This black bean stew happened last weekend, next to that perfect grilled chicken I raved about for days. They just belong together. It actually feels kind of wrong to talk about a black bean stew when its 80”F out there, but I gots to do it.
Because this is really worth making in any season, so much flavor happening there. Plus I won’t lie, I make this on a hot summer day in July too. Because If I’m having a cookout, we make tacos on the grill, and the black bean stew is a prerequisite.
Gotta soak those beans the night before, like the good bean maker that you are, this is the real deal black bean stew we are executing here. Friday night is the perfect night to soak beans. That way come Saturday morning you are ready to roll. And in about 2 hours you’ll have the best black bean stew of your existence, and the smell in your house will make the neighbors drool.
Come Sunday you have a Spanish breakfast ready to unfold, not to even mention all the burrito bowls you can pack for lunches this week. Just add that creamy black bean stew on top with all the fixings. Taco night ? Handled like a boss!
This pot of beans is gonna take you many places in one week. So when I say that soaking and simmering is more than worth it, I mean it’s worth it!

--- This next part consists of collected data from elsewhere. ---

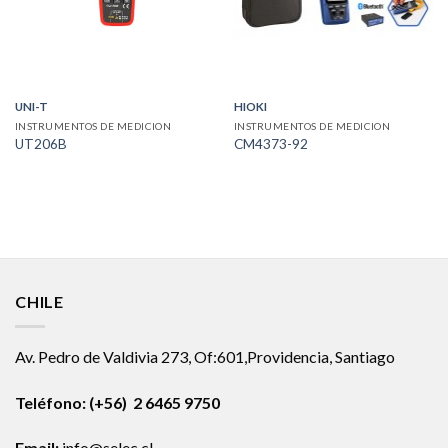
UNI-T
HIOKI
INSTRUMENTOS DE MEDICION
INSTRUMENTOS DE MEDICION
UT206B
CM4373-92
CHILE
Av. Pedro de Valdivia 273, Of:601,Providencia, Santiago
Teléfono: (+56) 2 6465 9750
Email:
info@selec.cl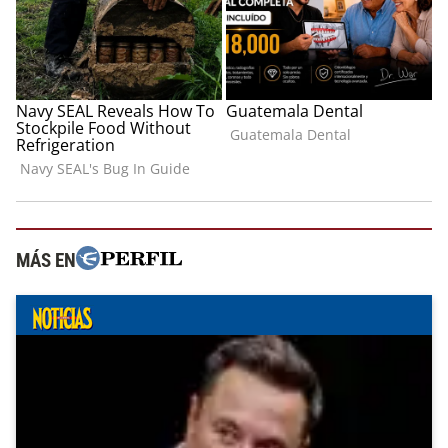
MÁS EN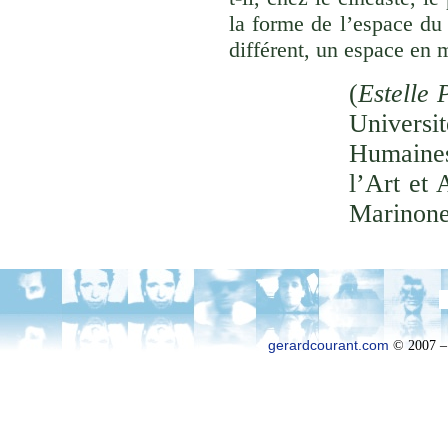
la forme de l’espace du
différent, un espace en 
(
Estelle 
Univer
Humaines
l’Art et 
Marinone
gerardcourant.com
© 2007 –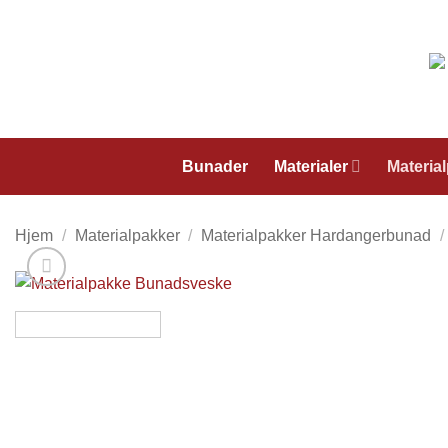
Skip
to
content
Bunader
Materialer
Materia
Hjem
/
Materialpakker
/
Materialpakker Hardangerbunad
/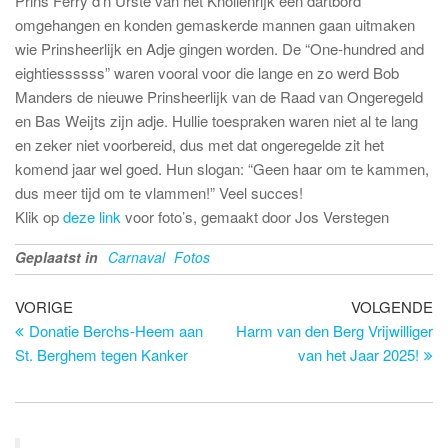
Prins Ferry d’n Urste van het Knollenrijk een dartbord
omgehangen en konden gemaskerde mannen gaan uitmaken
wie Prinsheerlijk en Adje gingen worden. De “One-hundred and
eightiessssss” waren vooral voor die lange en zo werd Bob
Manders de nieuwe Prinsheerlijk van de Raad van Ongeregeld
en Bas Weijts zijn adje. Hullie toespraken waren niet al te lang
en zeker niet voorbereid, dus met dat ongeregelde zit het
komend jaar wel goed. Hun slogan: “Geen haar om te kammen,
dus meer tijd om te vlammen!” Veel succes!
Klik op
deze link
voor foto’s, gemaakt door Jos Verstegen
Geplaatst in
Carnaval
Fotos
Bericht
Vorig
Vo
VORIGE
VOLGENDE
bericht
be
Donatie Berchs-Heem aan
Harm van den Berg Vrijwilliger
navigatie
St. Berghem tegen Kanker
van het Jaar 2025!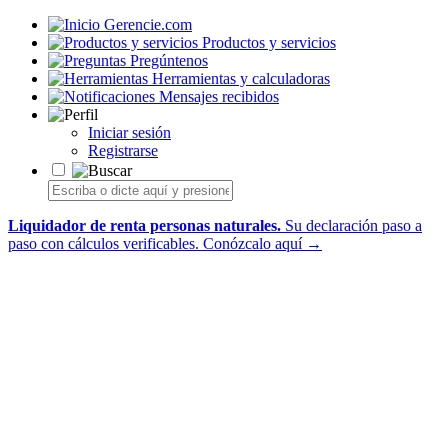
Gerencie.com
Productos y servicios
Pregúntenos
Herramientas y calculadoras
Mensajes recibidos
Iniciar sesión
Registrarse
Liquidador de renta personas naturales.
Su declaración paso a
paso con cálculos verificables.
Conózcalo aquí →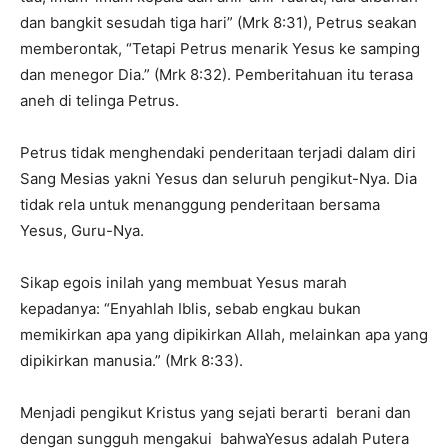
dan bangkit sesudah tiga hari” (Mrk 8:31), Petrus seakan
memberontak, “Tetapi Petrus menarik Yesus ke samping
dan menegor Dia.” (Mrk 8:32). Pemberitahuan itu terasa
aneh di telinga Petrus.
Petrus tidak menghendaki penderitaan terjadi dalam diri
Sang Mesias yakni Yesus dan seluruh pengikut-Nya. Dia
tidak rela untuk menanggung penderitaan bersama
Yesus, Guru-Nya.
Sikap egois inilah yang membuat Yesus marah
kepadanya: “Enyahlah Iblis, sebab engkau bukan
memikirkan apa yang dipikirkan Allah, melainkan apa yang
dipikirkan manusia.” (Mrk 8:33).
Menjadi pengikut Kristus yang sejati berarti berani dan
dengan sungguh mengakui bahwaYesus adalah Putera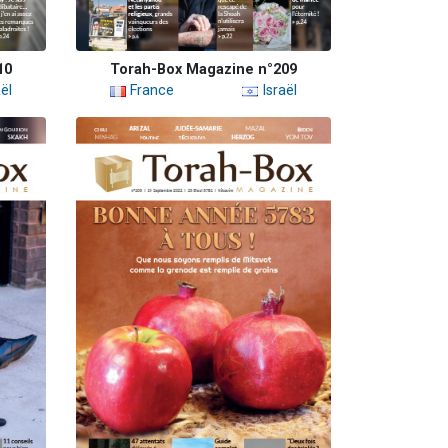
10
Torah-Box Magazine n°209
ël
France
Israël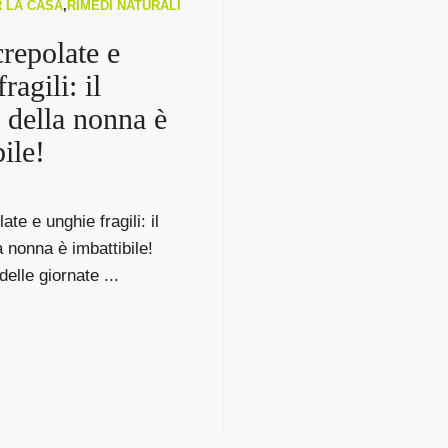
R LA CASA
,
RIMEDI NATURALI
repolate e
ragili: il
 della nonna è
ile!
te e unghie fragili: il
a nonna è imbattibile!
delle giornate ...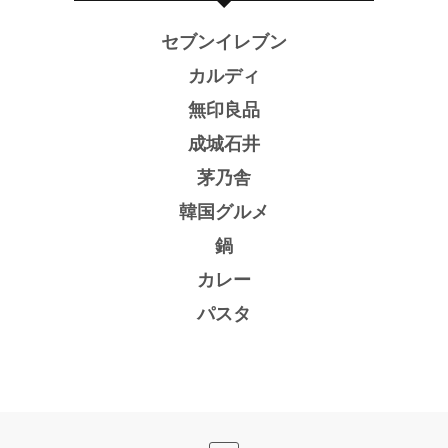
セブンイレブン
カルディ
無印良品
成城石井
茅乃舎
韓国グルメ
鍋
カレー
パスタ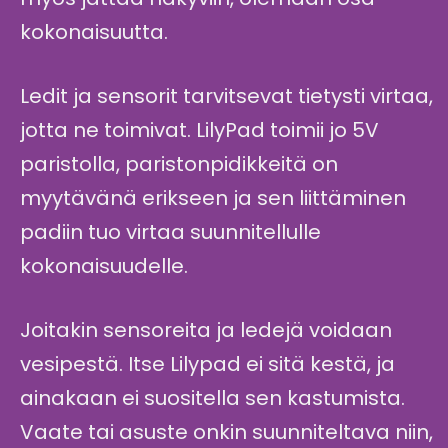
kokonaisuutta.
Ledit ja sensorit tarvitsevat tietysti virtaa,
jotta ne toimivat. LilyPad toimii jo 5V
paristolla, paristonpidikkeitä on
myytävänä erikseen ja sen liittäminen
padiin tuo virtaa suunnitellulle
kokonaisuudelle.
Joitakin sensoreita ja ledejä voidaan
vesipestä. Itse Lilypad ei sitä kestä, ja
ainakaan ei suositella sen kastumista.
Vaate tai asuste onkin suunniteltava niin,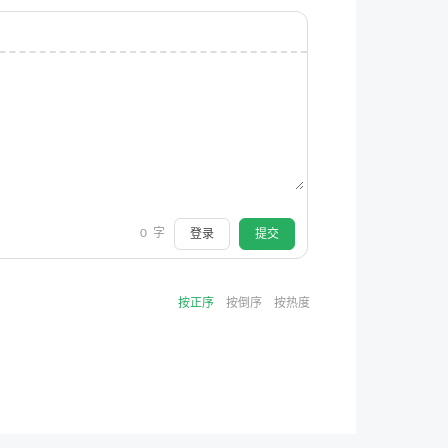
0
字
登录
提交
按正序
按倒序
按热度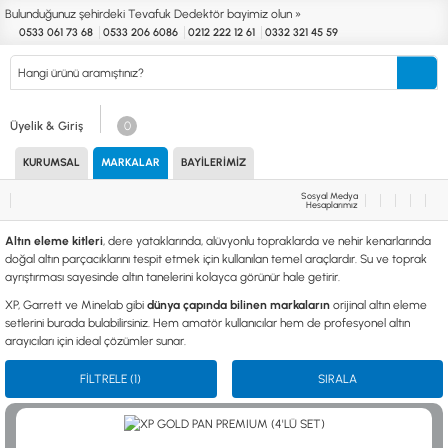
Bulunduğunuz şehirdeki Tevafuk Dedektör bayimiz olun »
0533 061 73 68
0533 206 6086
0212 222 12 61
0332 321 45 59
Kurumsal
Markalar
Bayilerimiz
Teknik Servis
İletişim
Üyelik & Giriş
0
KURUMSAL
MARKALAR
BAYILERIMIZ
Define
Endüstri
Güvenlik
Altın Eleme
Dedektörleri
Dedektörleri
Dedektörleri
Kitleri
Sosyal Medya
Hesaplarımız
MARKALAR
KULLANIM ALANLARI
Altın eleme kitleri
, dere yataklarında, alüvyonlu topraklarda ve nehir kenarlarında
XP
NUGGET DEDEKTÖRLERİ
doğal altın parçacıklarını tespit etmek için kullanılan temel araçlardır. Su ve toprak
RUTUS DEDEKTÖR
PİNPOİNTER & SCUBA
ayrıştırması sayesinde altın tanelerini kolayca görünür hale getirir.
FISHER
PULSE SİSTEMLER
XP, Garrett ve Minelab gibi
dünya çapında bilinen markaların
orijinal altın eleme
TEKNETICS
SU GEÇİRMEZ DEDEKTÖRLER
setlerini burada bulabilirsiniz. Hem amatör kullanıcılar hem de profesyonel altın
MINELAB
TEK PARA & HOBİ DEDEKTÖRLERİ
arayıcıları için ideal çözümler sunar.
GARRETT
YENİ BAŞLAYANLAR İÇİN
NOKTA
FİLTRELE
(1)
SIRALA
LORENZ
DETECH
AKSESUARLAR (ÇEŞİT)
AKSESUARLAR (MARKA)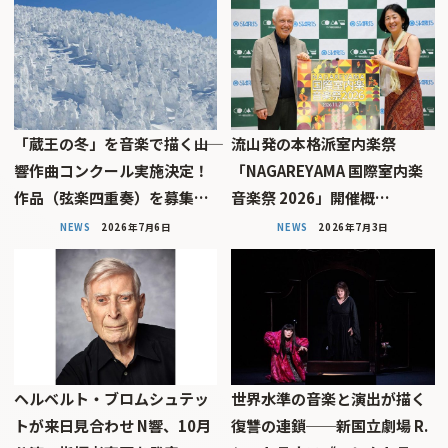
「蔵王の冬」を音楽で描く――山
流山発の本格派室内楽祭
響作曲コンクール実施決定！
「NAGAREYAMA 国際室内楽
作品（弦楽四重奏）を募集…
音楽祭 2026」開催概…
NEWS
2026年7月6日
NEWS
2026年7月3日
ヘルベルト・ブロムシュテッ
世界水準の音楽と演出が描く
トが来日見合わせ N響、10月
復讐の連鎖──新国立劇場 R.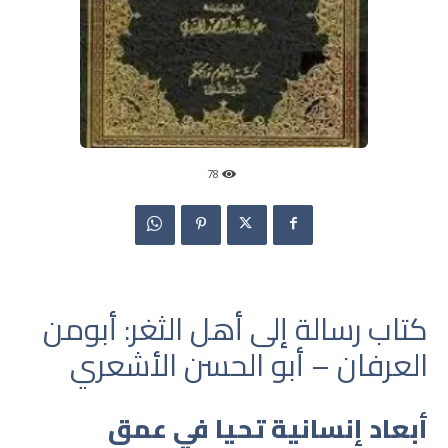
78
كتاب رسالة إلى أهل الثغر: أبومن
العرفان – أبو الحسن الأشعري
أبعاد إنسانية تحيا في عمق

Make sure you have all your fixings ready: green onions, juicy limes, avocado – heck yes extra avocado Por Favor !! Tons of cilantro, sliced jalapeño if you can handle the heat, smooth cooling sour cream, some crunch from pepitas or pumpkin seeds. Believe it when I tell you: this black bean stew won’t be found on a restaurant menu. Not this soupped up version anyway!
That perfect grilled chicken is the finishing touch for all the carnivores. Any chimichurri sauce leftover in the fridge ? Drizzle it all over the top. Any salsa fresca ? Spoon it over the top. This black bean stew is so good and good for you, and so worth the trouble.
Should you half the recipe ? Hmm, If you are going to go through the trouble of making a black bean stew from scratch, I’d say absolutely not. Just work around the leftovers and create new meals for the week. Or you could even freeze it.
Black Bean Stew Recipe
- 3 c black beans
- 1 oz x 28 can fire roasted tomatoes diced
- 3 leaves bay
- 10 thyme sprigs
- 1 onion halved
- 4 cloves garlic
- 1 bell pepper diced
- 2 carrots cut into rounds
- 2 tbsp smoked paprika
- 2 tbsp Mexican seasoning salt free
- 1/2 tbsp garlic powder
- 2-3 tsp sea salt + more to taste
- 2 tsp cumin + more to taste
- 1 c yogurt or Sour cream for serving
- 2 Avocados sliced
- 1/ c c Cilantro leaves for garnish
- 1/2 c pepitas or pumpkin seeds toasted
- 4 scallions thinly sliced
- 4 limes cut into wedges
- c Optional: 1 best grilled chicken sliced
- In a large cast iron pot add the beans and cover with water by 3 inches. Let them soak overnight.
- In the morning rinse the beans under some cold water. Cover with fresh cold water by 2 inches. Add the bay leaves and thyme and bring to a simmer. Add the onion and garlic and cover with a tight lid. Simmer on low flame for 1 hour.
- After one hour of cooking, add the diced tomatoes,carrots, mexican seasonings, smoked paprika, garlic powder, cumin, olive oil and sea salt to the pot. Bring back to a gentle simmer and cook uncovered for another hour until the beans are tender and the stew has reduced to your liking.
- Discard the onion and bay leaves. Stir in the diced bell pepper and adjust seasonings to your taste with more sea salt.
- Ladle the cooked black bean stew into bowls and serve hot with a drizzle of olive oil. Garnish with the cilantro, sour cream, avocado, jalapeño slices and toasted nuts. Sprinkle with the grilled chicken and scallions on top and serve with lime wedges.